--- STORED DATA Enclosed Below ---

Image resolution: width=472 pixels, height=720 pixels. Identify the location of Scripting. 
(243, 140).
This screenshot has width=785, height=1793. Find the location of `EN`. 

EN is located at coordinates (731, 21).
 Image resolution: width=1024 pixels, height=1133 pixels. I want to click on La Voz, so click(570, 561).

--- End of Enclosed STORED DATA ---

• _WORK ITEM_
An exact restatement of the lines from the one with "This screenshot has" through the last line of the data is the only acceptable answer.

• _SOLUTION TO THIS PROBLEM_
This screenshot has width=785, height=1793. Find the location of `EN`. 

EN is located at coordinates (731, 21).
 Image resolution: width=1024 pixels, height=1133 pixels. I want to click on La Voz, so click(570, 561).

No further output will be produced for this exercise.